## Required action
Copy each line below as written, but skip the pictures.

Records drawn from a dataset
_ _ _ _ _

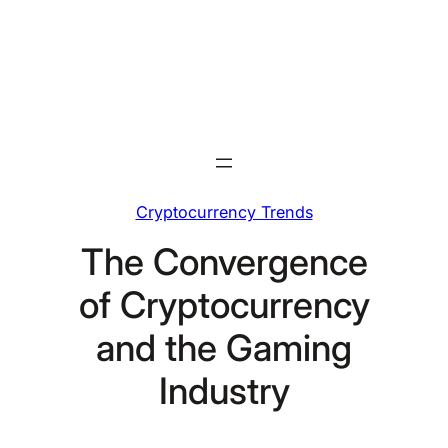
Skip
to
content
Cryptocurrency Trends
The Convergence
of Cryptocurrency
and the Gaming
Industry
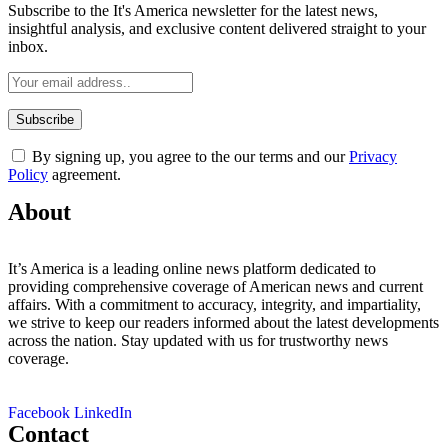
Subscribe to the It's America newsletter for the latest news,
insightful analysis, and exclusive content delivered straight to your
inbox.
By signing up, you agree to the our terms and our
Privacy
Policy
agreement.
About
It’s America is a leading online news platform dedicated to
providing comprehensive coverage of American news and current
affairs. With a commitment to accuracy, integrity, and impartiality,
we strive to keep our readers informed about the latest developments
across the nation. Stay updated with us for trustworthy news
coverage.
Facebook
LinkedIn
Contact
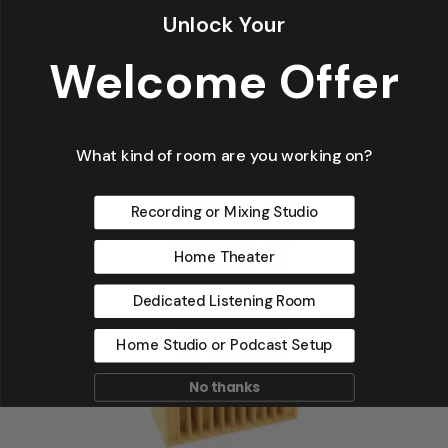
Acoustic Diffuser – QD-11
Unlock Your
Price
$
1,200.00
–
$
1,500.00
Welcome Offer
Range:
$1,200.00
Through
$1,500.00
What kind of room are you working on?
Recording or Mixing Studio
Home Theater
Dedicated Listening Room
Home Studio or Podcast Setup
No thanks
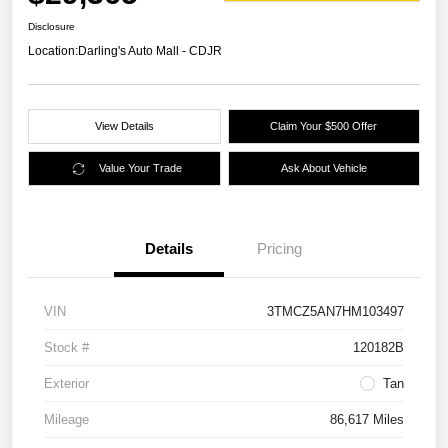
Disclosure
Location:
Darling's Auto Mall - CDJR
View Details
Claim Your $500 Offer
Value Your Trade
Ask About Vehicle
Details
Pricing
VIN
3TMCZ5AN7HM103497
Stock #
120182B
Exterior
Tan
Mileage
86,617 Miles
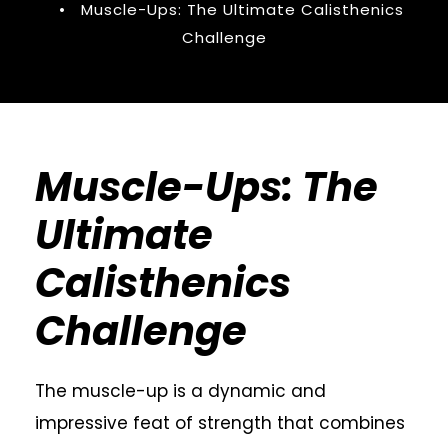
•
Muscle-Ups: The Ultimate Calisthenics
Challenge
Muscle-Ups: The
Ultimate
Calisthenics
Challenge
The muscle-up is a dynamic and
impressive feat of strength that combines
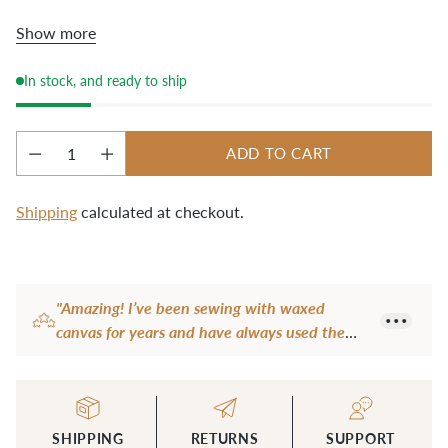
or it will dry out. Let the tool air dry completely
Show more
before using on your fabric.
In stock, and ready to ship
ADD TO CART
Quantity
Shipping
calculated at checkout.
Adding
product
"Amazing! I’ve been sewing with waxed
to
canvas for years and have always used the
your
handle of my scissors to crease hems. It leaves
cart
marks and doesn’t work that well. I thought
this tool was a bit pricey, but it’s very well
made, heavy and solid- a good deal for the
SHIPPING
RETURNS
SUPPORT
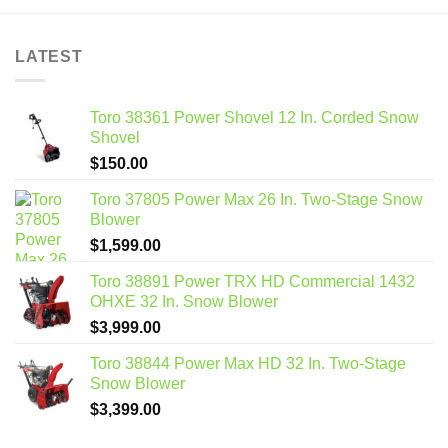
LATEST
Toro 38361 Power Shovel 12 In. Corded Snow
Shovel
$
150.00
Toro 37805 Power Max 26 In. Two-Stage Snow
Blower
$
1,599.00
Toro 38891 Power TRX HD Commercial 1432
OHXE 32 In. Snow Blower
$
3,999.00
Toro 38844 Power Max HD 32 In. Two-Stage
Snow Blower
$
3,399.00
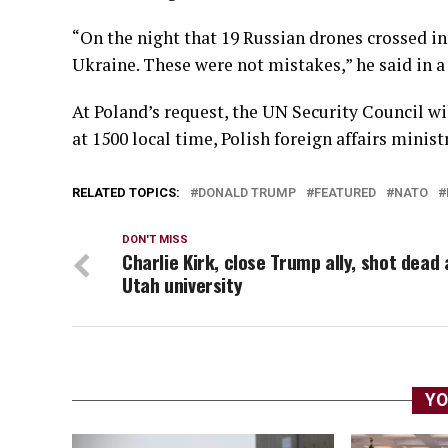
“On the night that 19 Russian drones crossed in
Ukraine. These were not mistakes,” he said in a
At Poland’s request, the UN Security Council w
at 1500 local time, Polish foreign affairs minist
RELATED TOPICS:
DONALD TRUMP
FEATURED
NATO
DON'T MISS
Charlie Kirk, close Trump ally, shot dead 
Utah university
YO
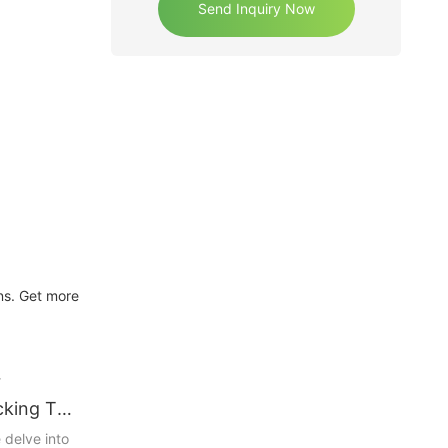
Send Inquiry Now
ons. Get more
r
cking The
 Storage
 delve into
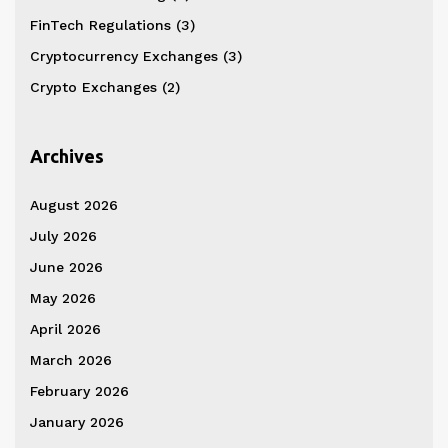
FinTech Regulations
(3)
Cryptocurrency Exchanges
(3)
Crypto Exchanges
(2)
Archives
August 2026
July 2026
June 2026
May 2026
April 2026
March 2026
February 2026
January 2026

_ _ _ _ _

## Task solution
Skip
to
content
Cryptocurrency Trends
The Convergence
of Cryptocurrency
and the Gaming
Industry
Subscribe to the It's America newsletter for the latest news,
insightful analysis, and exclusive content delivered straight to your
inbox.
By signing up, you agree to the our terms and our
Privacy
Policy
agreement.
About
It’s America is a leading online news platform dedicated to
providing comprehensive coverage of American news and current
affairs. With a commitment to accuracy, integrity, and impartiality,
we strive to keep our readers informed about the latest developments
across the nation. Stay updated with us for trustworthy news
coverage.
Facebook
LinkedIn
Contact
Acoustic Diffuser – QD-11
Unlock Your
Price
$
1,200.00
–
$
1,500.00
Welcome Offer
Range:
$1,200.00
Through
$1,500.00
What kind of room are you working on?
Recording or Mixing Studio
Home Theater
Dedicated Listening Room
Home Studio or Podcast Setup
No thanks
Disclosure
Location:
Darling's Auto Mall - CDJR
View Details
Claim Your $500 Offer
Value Your Trade
Ask About Vehicle
Details
Pricing
VIN
3TMCZ5AN7HM103497
Stock #
120182B
Exterior
Tan
Mileage
86,617 Miles
•
Muscle-Ups: The Ultimate Calisthenics
Challenge
Muscle-Ups: The
Ultimate
Calisthenics
Challenge
The muscle-up is a dynamic and
impressive feat of strength that combines
or it will dry out. Let the tool air dry completely
Show more
before using on your fabric.
In stock, and ready to ship
ADD TO CART
Quantity
Shipping
calculated at checkout.
Adding
product
"Amazing! I’ve been sewing with waxed
to
canvas for years and have always used the
your
handle of my scissors to crease hems. It leaves
cart
marks and doesn’t work that well. I thought
this tool was a bit pricey, but it’s very well
made, heavy and solid- a good deal for the
SHIPPING
RETURNS
SUPPORT
LATEST
Toro 38361 Power Shovel 12 In. Corded Snow
Shovel
$
150.00
Toro 37805 Power Max 26 In. Two-Stage Snow
Blower
$
1,599.00
Toro 38891 Power TRX HD Commercial 1432
OHXE 32 In. Snow Blower
$
3,999.00
Toro 38844 Power Max HD 32 In. Two-Stage
Snow Blower
$
3,399.00
“On the night that 19 Russian drones crossed in
Ukraine. These were not mistakes,” he said in a
At Poland’s request, the UN Security Council w
at 1500 local time, Polish foreign affairs minist
RELATED TOPICS:
DONALD TRUMP
FEATURED
NATO
DON'T MISS
Charlie Kirk, close Trump ally, shot dead 
Utah university
YO
Send Inquiry Now
ons. Get more
r
cking The
 Storage
 delve into
FinTech Regulations
(3)
Cryptocurrency Exchanges
(3)
Crypto Exchanges
(2)
Archives
August 2026
July 2026
June 2026
May 2026
April 2026
March 2026
February 2026
January 2026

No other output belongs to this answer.